Sólo Sigourney Weaver entra a participar de esta intimidad. Ella, quien siempre nos recordará a Alien, deja la fuerza a un lado para mostrar su espacio más vulnerable. A pesar de ser una abuela distante, poco asertiva y emocionalmente compleja; es la que generará los espacios de conflicto en el protagonista y quien observará desde la intimidad cotidiana y real las reacciones de Conor. Tanto así que, una de las grandes escenas de la película, se la deben a ella junto al niño en el carro mientras esperan que cruce el tren. Es un espacio en el que no hay más excusas para ponerle nombre a los sentimientos, y dejar en claro la posición de ambos en la vida del otro.
A esta intimidad también pertenece -con el apoyo de grandes y logrados efectos especiales- el monstruo, a veces árbol, otras cuentero y casi siempre psicoanalista, y cuya voz la hace Liam Neeson. El monstruo siempre está junto a él, formando parte de su mundo de forma natural. Pero también los relatos que el monstruo le cuenta están acompañados de pequeños cortos animados muy bien logrados, que generan un tono diferente a la película. En estos relatos, el monstruo también filósofo cuenta sobre la humanidad desde las emociones y la subjetividad de las mismas: a veces lo bueno puede ser malo o viceversa. Esto enfrenta a Conor a las ambigüedades del mundo, y lo hace ir alejándose cada vez más al niño que era. Se va construyendo un criterio propio, descubriendo, dentro de sí, sensaciones que no se atreve a nombrar. Y es en este aspecto donde la película se crece: en ese última historia que debe contar Conor y donde se revela ese estado compungido en el que vive el niño desde el inicio de la película. Es una forma muy valiente y sensible de contar las emociones que puede almacenar un niño, aunque esto implique saltar a la adolescencia y sus complejidades. Este ponerle nombre a los sentimientos, por más crueles que sean, es la mayor virtud del film.
El epílogo de la cinta nos sugiere que este monstruo que se invoca, que se pinta, en el que se habita, está también relacionado con la mamá (con una compasiva interpretación por parte de Felicity Jones). Como si ella fuera parte de este monstruo que, cuando vean la película, entenderán que sí lo es.
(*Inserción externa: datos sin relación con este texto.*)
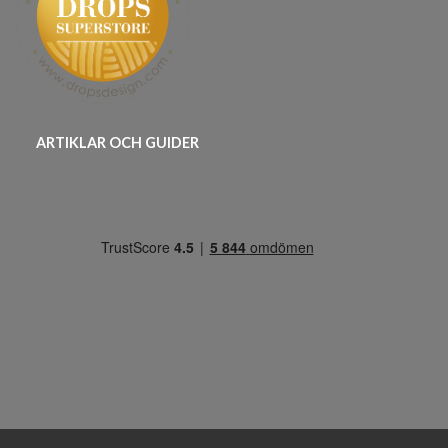
ARTIKLAR OCH GUIDER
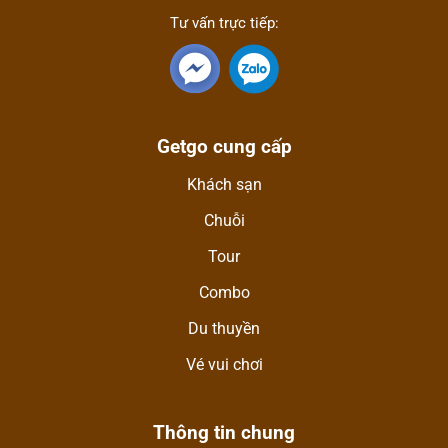
Tư vấn trực tiếp:
Getgo cung cấp
Khách sạn
Chuỗi
Tour
Combo
Du thuyền
Vé vui chơi
Thông tin chung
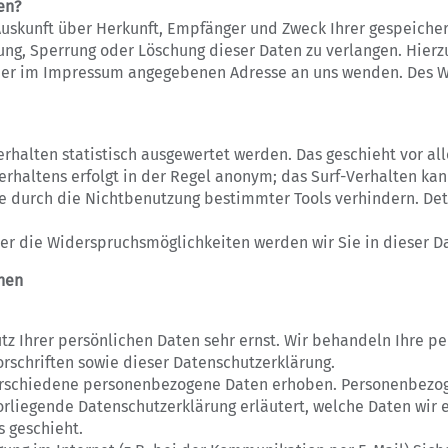
en?
 Auskunft über Herkunft, Empfänger und Zweck Ihrer gespeich
ung, Sperrung oder Löschung dieser Daten zu verlangen. Hier
 der im Impressum angegebenen Adresse an uns wenden. Des W
erhalten statistisch ausgewertet werden. Das geschieht vor a
rhaltens erfolgt in der Regel anonym; das Surf-Verhalten kann
 durch die Nichtbenutzung bestimmter Tools verhindern. Deta
er die Widerspruchsmöglichkeiten werden wir Sie in dieser D
onen
tz Ihrer persönlichen Daten sehr ernst. Wir behandeln Ihre 
rschriften sowie dieser Datenschutzerklärung.
rschiedene personenbezogene Daten erhoben. Personenbezog
orliegende Datenschutzerklärung erläutert, welche Daten wir 
s geschieht.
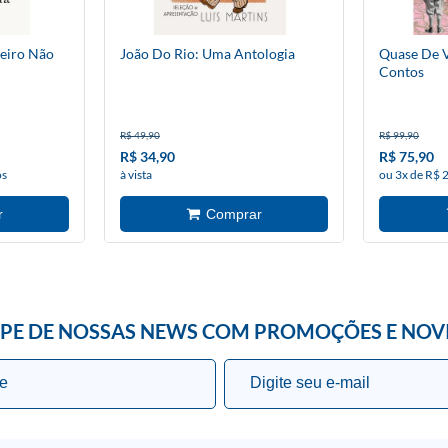
eiro Não
João Do Rio: Uma Antologia
Quase De 
Contos
R$ 49,90
R$ 99,90
R$ 34,90
R$ 75,90
os
à vista
ou 3x de R$ 
IPE DE NOSSAS NEWS COM PROMOÇÕES E NOV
Un monstruo viene a verme es extraña y, a ratos, da la sensación de quiere abarcar muchos temas, y esto hace que queden cosas volando alrededor. Pero si algo consigue su historia, es sensibilizar y reflexionar, quizás con recursos de psicología simple pero con una potente imagen y un recurso fantástico que calza perfectamente con la historia. Con doce nominaciones al Goya del 2017 que incluye mejor película, Bayona habla del cierre de una trilogía con sus dos anteriores películas en el que se profundizan los lazos entre madres e hijos; tema que considero se maneja a profundidad y de forma asertiva en esta película aunque no sea la mejor de las tres. Eso sí, aunque no quieras, dejarás caer alguna lagrimita.